Requirement: Repeat all entries exactly.

Task material:

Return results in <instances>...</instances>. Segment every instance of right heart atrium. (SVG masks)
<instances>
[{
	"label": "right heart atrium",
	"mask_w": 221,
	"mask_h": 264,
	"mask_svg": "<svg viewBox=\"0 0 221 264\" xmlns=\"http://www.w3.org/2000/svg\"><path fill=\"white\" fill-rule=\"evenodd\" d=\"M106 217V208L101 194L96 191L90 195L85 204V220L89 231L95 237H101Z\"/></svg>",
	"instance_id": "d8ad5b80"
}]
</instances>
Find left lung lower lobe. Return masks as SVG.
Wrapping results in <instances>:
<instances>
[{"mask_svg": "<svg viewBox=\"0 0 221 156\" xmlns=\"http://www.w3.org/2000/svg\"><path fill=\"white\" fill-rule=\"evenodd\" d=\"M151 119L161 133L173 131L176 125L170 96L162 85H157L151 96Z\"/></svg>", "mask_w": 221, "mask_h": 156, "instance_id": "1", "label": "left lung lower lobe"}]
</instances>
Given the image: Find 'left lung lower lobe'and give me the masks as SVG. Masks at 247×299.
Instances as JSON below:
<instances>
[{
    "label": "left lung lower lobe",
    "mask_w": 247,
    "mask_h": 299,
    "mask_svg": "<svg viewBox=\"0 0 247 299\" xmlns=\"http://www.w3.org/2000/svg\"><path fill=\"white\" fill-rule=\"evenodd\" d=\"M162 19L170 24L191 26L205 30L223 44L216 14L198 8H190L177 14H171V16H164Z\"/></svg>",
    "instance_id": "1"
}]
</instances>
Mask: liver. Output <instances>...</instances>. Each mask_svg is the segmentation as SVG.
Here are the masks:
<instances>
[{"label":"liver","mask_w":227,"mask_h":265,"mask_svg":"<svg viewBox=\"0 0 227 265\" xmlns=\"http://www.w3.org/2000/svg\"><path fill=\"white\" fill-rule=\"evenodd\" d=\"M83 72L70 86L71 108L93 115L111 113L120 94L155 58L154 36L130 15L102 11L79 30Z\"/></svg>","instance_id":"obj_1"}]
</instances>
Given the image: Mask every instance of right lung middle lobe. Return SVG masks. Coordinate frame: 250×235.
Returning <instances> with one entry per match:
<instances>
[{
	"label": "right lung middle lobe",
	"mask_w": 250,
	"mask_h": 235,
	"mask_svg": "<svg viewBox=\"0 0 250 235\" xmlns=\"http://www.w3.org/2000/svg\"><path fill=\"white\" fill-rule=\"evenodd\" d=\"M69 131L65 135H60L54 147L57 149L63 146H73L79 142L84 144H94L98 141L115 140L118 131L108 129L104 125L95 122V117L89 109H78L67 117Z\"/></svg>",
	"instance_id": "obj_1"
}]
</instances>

Response to the exercise:
Return results in <instances>...</instances>. Segment every instance of right heart atrium. (SVG masks)
<instances>
[{
	"label": "right heart atrium",
	"mask_w": 221,
	"mask_h": 264,
	"mask_svg": "<svg viewBox=\"0 0 221 264\" xmlns=\"http://www.w3.org/2000/svg\"><path fill=\"white\" fill-rule=\"evenodd\" d=\"M106 217V208L101 194L96 191L90 195L85 204V220L89 231L95 237H101Z\"/></svg>",
	"instance_id": "d8ad5b80"
}]
</instances>
Find left lung lower lobe. Return masks as SVG.
Wrapping results in <instances>:
<instances>
[{"mask_svg": "<svg viewBox=\"0 0 221 156\" xmlns=\"http://www.w3.org/2000/svg\"><path fill=\"white\" fill-rule=\"evenodd\" d=\"M151 119L161 133L173 131L176 125L170 96L162 85H157L151 96Z\"/></svg>", "mask_w": 221, "mask_h": 156, "instance_id": "1", "label": "left lung lower lobe"}]
</instances>
Given the image: Find 'left lung lower lobe'and give me the masks as SVG. Masks at 247×299.
Instances as JSON below:
<instances>
[{
    "label": "left lung lower lobe",
    "mask_w": 247,
    "mask_h": 299,
    "mask_svg": "<svg viewBox=\"0 0 247 299\" xmlns=\"http://www.w3.org/2000/svg\"><path fill=\"white\" fill-rule=\"evenodd\" d=\"M162 19L170 24L191 26L205 30L223 44L216 14L198 8H190L177 14H171V16H164Z\"/></svg>",
    "instance_id": "1"
}]
</instances>
Mask: liver. Output <instances>...</instances>. Each mask_svg is the segmentation as SVG.
Here are the masks:
<instances>
[{"label":"liver","mask_w":227,"mask_h":265,"mask_svg":"<svg viewBox=\"0 0 227 265\" xmlns=\"http://www.w3.org/2000/svg\"><path fill=\"white\" fill-rule=\"evenodd\" d=\"M83 72L70 86L71 108L93 115L111 113L120 94L155 58L154 36L130 15L102 11L79 30Z\"/></svg>","instance_id":"obj_1"}]
</instances>
Given the image: Mask every instance of right lung middle lobe. Return SVG masks. Coordinate frame: 250×235.
Returning <instances> with one entry per match:
<instances>
[{
	"label": "right lung middle lobe",
	"mask_w": 250,
	"mask_h": 235,
	"mask_svg": "<svg viewBox=\"0 0 250 235\" xmlns=\"http://www.w3.org/2000/svg\"><path fill=\"white\" fill-rule=\"evenodd\" d=\"M69 131L65 135H60L54 147L57 149L63 146H73L79 142L84 144H94L98 141L115 140L118 131L108 129L104 125L95 122V117L89 109H78L67 117Z\"/></svg>",
	"instance_id": "obj_1"
}]
</instances>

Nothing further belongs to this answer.